EXERCISE BRIEF:
The reply should contain only the lines from the start of the records through the line with "O nama (20, 2406)", reproduced verbatim and without pictures.

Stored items

* * * * * * * * *

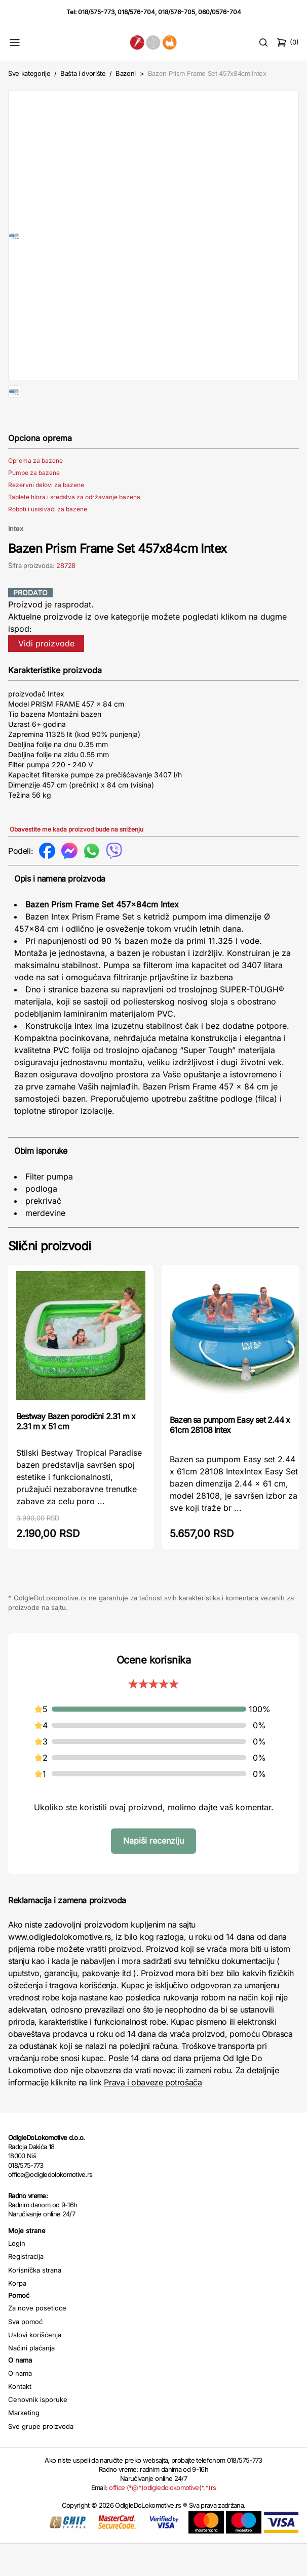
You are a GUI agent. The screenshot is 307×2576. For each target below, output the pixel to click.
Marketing (24, 2445)
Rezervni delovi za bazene (46, 517)
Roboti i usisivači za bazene (47, 541)
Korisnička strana (34, 2302)
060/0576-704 (219, 12)
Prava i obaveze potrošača (153, 2115)
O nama (20, 2406)
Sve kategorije (29, 73)
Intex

* * * * * * * * *

TASK SOLUTION:
You are a GUI agent. The screenshot is 307×2576. For each target below, output the pixel to click.
Marketing (24, 2445)
Rezervni delovi za bazene (46, 517)
Roboti i usisivači za bazene (47, 541)
Korisnička strana (34, 2302)
060/0576-704 (219, 12)
Prava i obaveze potrošača (153, 2115)
O nama (20, 2406)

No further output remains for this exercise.